In this lesson plan drawing on material from Latino Americans, students evaluate preconceptions and stereotypes about Latinos and how they have come to the United States. A reflective pre-activity is followed by analysis of statistical graphs from the Pew Research Center.
- Reflect on personal experiences of stereotyping
- Identify common stereotypes of Latinos, using current social science research
- Compare and contrast these stereotypes actual statistics on citizenship, language, nation of origin and other variables.
- Synthesize and share findings
Grade Levels: 4-8
- At least one class period
- Stereotypes vs. Statistics Organizer
- Tables from Pew Research Hispanic Trends Project (tables 1, 2, 3, 4, 5 and 6)

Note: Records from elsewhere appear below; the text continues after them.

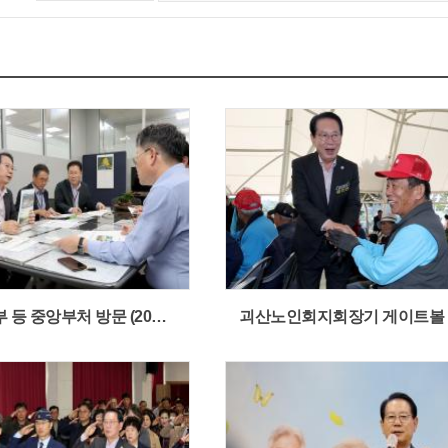
기획재정부 등 중앙부처 방문 (2025.10.23)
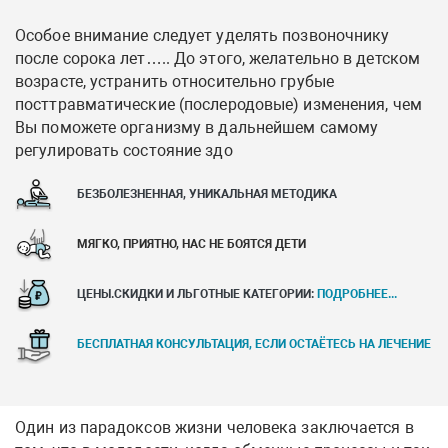
Особое внимание следует уделять позвоночнику
после сорока лет….. До этого, желательно в детском
возрасте, устранить относительно грубые
посттравматические (послеродовые) изменения, чем
Вы поможете организму в дальнейшем самому
регулировать состояние здо
БЕЗБОЛЕЗНЕННАЯ, УНИКАЛЬНАЯ МЕТОДИКА
МЯГКО, ПРИЯТНО, НАС НЕ БОЯТСЯ ДЕТИ
ЦЕНЫ.СКИДКИ И ЛЬГОТНЫЕ КАТЕГОРИИ:
ПОДРОБНЕЕ...
БЕСПЛАТНАЯ КОНСУЛЬТАЦИЯ, ЕСЛИ ОСТАЁТЕСЬ НА ЛЕЧЕНИЕ
Один из парадоксов жизни человека заключается в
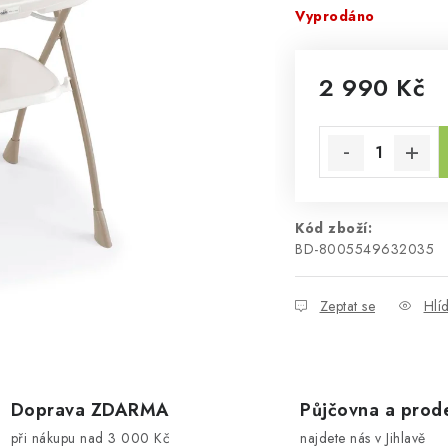
Vyprodáno
2 990 Kč
Měrná cena:
Kód zboží:
BD-8005549632035
Zeptat se
Hlí
Doprava ZDARMA
Půjčovna a prod
při nákupu nad 3 000 Kč
najdete nás v Jihlavě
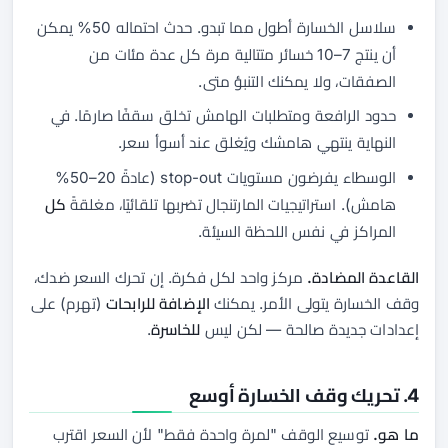
سلاسل الخسارة أطول مما تبدو. حدث احتماله 50% يمكن
أن ينتج 7–10 خسائر متتالية مرة كل عدة مئات من
الصفقات، ولا يمكنك التنبؤ متى.
حدود الرافعة ومتطلبات الهامش تخلق سقفًا صارمًا. في
النهاية ينتهي هامشك ويُغلق عند أسوأ سعر.
الوسطاء يفرضون مستويات stop-out (عادةً 20–50%
هامش). استراتيجيات المارتنجال تضربها تلقائيًا، مغلقةً
كل
المراكز في نفس اللحظة السيئة.
القاعدة المضادة.
مركز واحد لكل فكرة. إن تحرك السعر ضدك،
وقف الخسارة يتولى الأمر. يمكنك
الإضافة للرابحات
(تهرم) على
إعدادات جديدة صالحة — لكن ليس
للخاسرة
.
4. تحريك وقف الخسارة أوسع
ما هو.
توسيع الوقف "لمرة واحدة فقط" لأن السعر اقترب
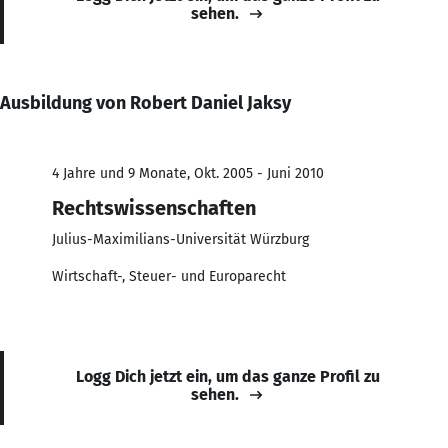
sehen.
Ausbildung von Robert Daniel Jaksy
4 Jahre und 9 Monate, Okt. 2005 - Juni 2010
Rechtswissenschaften
Julius-Maximilians-Universität Würzburg
Wirtschaft-, Steuer- und Europarecht
Logg Dich jetzt ein, um das ganze Profil zu
sehen.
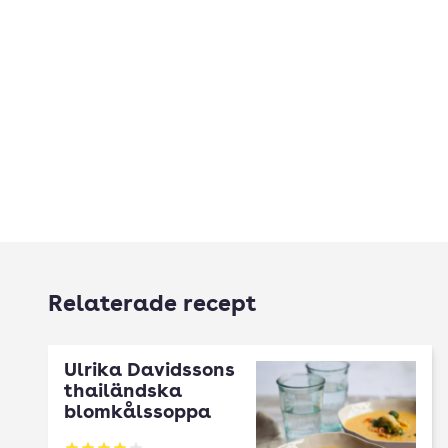
Relaterade recept
Ulrika Davidssons
thailändska
blomkålssoppa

Suggested teacher resources:
- The Impact of Media Stereotypes on Opinions and Attitudes Towards Latinos
- Hispanics in the U.S.
- The 10 Largest Hispanic Origin Groups
- Hispanic High School Graduates
- Latinos By Geography
- Hispanic Population Trends
Before the Lesson
Have you ever been judged unfairly because of how you look, the way you speak or the type of name you have? How does it feel? Is it fair or unfair? Has anyone ever made assumptions about you because of your age, your ethnicity or your gender? Write your responses to these questions and share in small groups. Discuss and define the term “stereotype.”
Part I: Stereotypes vs. Statistics (grades 4-8)
Latinos, like many other groups, face stereotypes. What is a stereotype? It is a set of assumptions, generalizations and judgments made about a person or group – just because of how they look, sound, act or what culture they belong to. While we are often aware of stereotypes in an informal way, social scientists try to precisely document such attitudes and what fuels them. At one time or another, most of us have been stereotyped by others and even used stereotypes ourselves. According to a study conducted in 2012, some common stereotypes of Latinos are:
- “Most Latinos are immigrants, not from the U.S.”
- “A high number of Latinos are in the U.S. illegally, without proper documentation”
- “They don’t want to learn or use English”
- “They take jobs from ‘real’ Americans”
- “Latinos are less educated”
Review the tables below to contrast actual statistics about Latinos versus the stereotypes above. Using the Stereotypes Versus Statistics Organizer set the record straight on some common stereotypes about Latinos.
Part II: Optional Closing Project
As a blogger for a prominent news site, you receive a call from your editor early one morning: a well-known politician was on national TV the night before describing Latinos with a lot of stereotypical language. Your editor wants you to write a piece sorting out Latino stereotypes from actual statistics. You can present your write-up in paragraph form (as if it were a blog), through a PowerPoint or using prezi.com.